NoSQL – Hype Cycles

DynamoDB Condition Checks

DynamoDB Condition Checks are a very powerful (and somewhat) misunderstood capability that makes application development much easier.

Consider this most basic “financial” use-case. I have a table that contains customer account balances. Alice has $500 and Bob has $200. Bob wishes to give Alice $100. This is something really simple that screams “RDBMS” but is actually non-trivial with an RDBMS.

We all know that we need transactions because …

But consider this simple twist – How do you prevent Bob’s account balance from going negative?

There is (and I’d love to be proved wrong) no simple SQL solution to this in RDBMS without using one of (a) constraints, (b) triggers, or (c) stored procedures to implement this operation.
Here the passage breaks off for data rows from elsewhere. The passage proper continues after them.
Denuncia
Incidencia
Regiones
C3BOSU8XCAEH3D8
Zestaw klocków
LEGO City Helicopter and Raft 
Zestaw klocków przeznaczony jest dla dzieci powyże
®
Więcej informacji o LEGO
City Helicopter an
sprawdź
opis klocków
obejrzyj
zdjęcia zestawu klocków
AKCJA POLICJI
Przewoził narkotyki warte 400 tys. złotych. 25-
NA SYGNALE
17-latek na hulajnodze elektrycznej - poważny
The easiest is to stick a >= 0 constraint on the account balance. If Bob tries to give Alice more than $200, the update will fail with a constraint violation.

Why do you need one of these things? Consider this (flawed) implementation with an RDBMS.

--
-- WARNING: This implementation is flawed
--

BEGIN;

UPDATE BALANCES 
SET BALANCE = BALANCE + 300 
WHERE USER = "ALICE";

-- The update below may, or may not update Bob's balance!

UPDATE BALANCES 
SET BALANCE = BALANCE - 300 
WHERE USER = "BOB" AND BALANCE > 300;

COMMIT;

This will complete successfully with the first update giving Alice the money and the second succeeding without doing anything!
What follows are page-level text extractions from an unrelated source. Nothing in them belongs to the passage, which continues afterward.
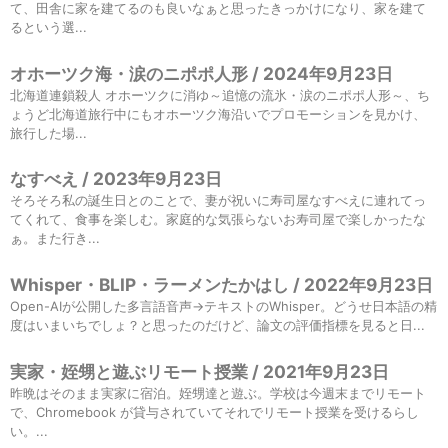
て、田舎に家を建てるのも良いなぁと思ったきっかけになり、家を建て
るという選...
オホーツク海・涙のニポポ人形 / 2024年9月23日
北海道連鎖殺人 オホーツクに消ゆ～追憶の流氷・涙のニポポ人形～、ち
ょうど北海道旅行中にもオホーツク海沿いでプロモーションを見かけ、
旅行した場...
なすべえ / 2023年9月23日
そろそろ私の誕生日とのことで、妻が祝いに寿司屋なすべえに連れてっ
てくれて、食事を楽しむ。家庭的な気張らないお寿司屋で楽しかったな
ぁ。また行き...
Whisper・BLIP・ラーメンたかはし / 2022年9月23日
Open-AIが公開した多言語音声→テキストのWhisper。どうせ日本語の精
度はいまいちでしょ？と思ったのだけど、論文の評価指標を見ると日...
実家・姪甥と遊ぶリモート授業 / 2021年9月23日
昨晩はそのまま実家に宿泊。姪甥達と遊ぶ。学校は今週末までリモート
で、Chromebook が貸与されていてそれでリモート授業を受けるらし
い。...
This is where the Condition Check in DynamoDB comes along. Consider this with DynamoDB

us-east-1> create table balances ( owner string ) primary key ( owner hash ) billing mode on demand;
CREATE
us-east-1> insert into balances ( owner, balance ) values ( "alice", 500 ), ( "bob", 200 );
INSERT
INSERT
us-east-1> select * from balances;
{balance: 200, owner: bob}
{balance: 500, owner: alice}

us-east-1> begin;
us-east-1> update balances set balance = balance + 300 where owner = "alice";
us-east-1> update balances set balance = balance - 300 where owner = "bob" and balance > 300;
us-east-1> commit;
Transaction failed. TransactionCanceledException. PLRD70PMCA382RM2S0T2OF4O7VVV4KQNSO5AEMVJF66Q9ASUAAJG. Transaction cancelled, please refer cancellation reasons for specific reasons [None, ConditionalCheckFailed]
ABORT
us-east-1>

We’re being told that the second write in the transaction had a ConditionCheckFailure (see the reasons List, first had None, second had CCF).

Now, we could redo the same thing with a valid amount, less than $200 like this.
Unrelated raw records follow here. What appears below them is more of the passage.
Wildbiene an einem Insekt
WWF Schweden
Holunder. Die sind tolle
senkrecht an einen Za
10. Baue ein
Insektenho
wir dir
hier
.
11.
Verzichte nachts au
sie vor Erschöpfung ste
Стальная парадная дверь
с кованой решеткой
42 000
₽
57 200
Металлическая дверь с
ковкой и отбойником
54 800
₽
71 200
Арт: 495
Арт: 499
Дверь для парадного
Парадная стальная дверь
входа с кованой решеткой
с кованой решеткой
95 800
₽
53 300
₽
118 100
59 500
us-east-1> select * from balances;
{balance: 200, owner: bob}
{balance: 500, owner: alice}
us-east-1> begin;
us-east-1> update balances set balance = balance + 100 where owner = "alice";
us-east-1> update balances set balance = balance - 100 where owner = "bob" and balance > 100;
us-east-1> commit;
COMMIT
us-east-1> select * from balances;
{balance: 100, owner: bob}
{balance: 600, owner: alice}
us-east-1>

Now that’s so much more civilized! The WHERE clause “balance > 100” turns into a condition check, and if it fails, so does the transaction.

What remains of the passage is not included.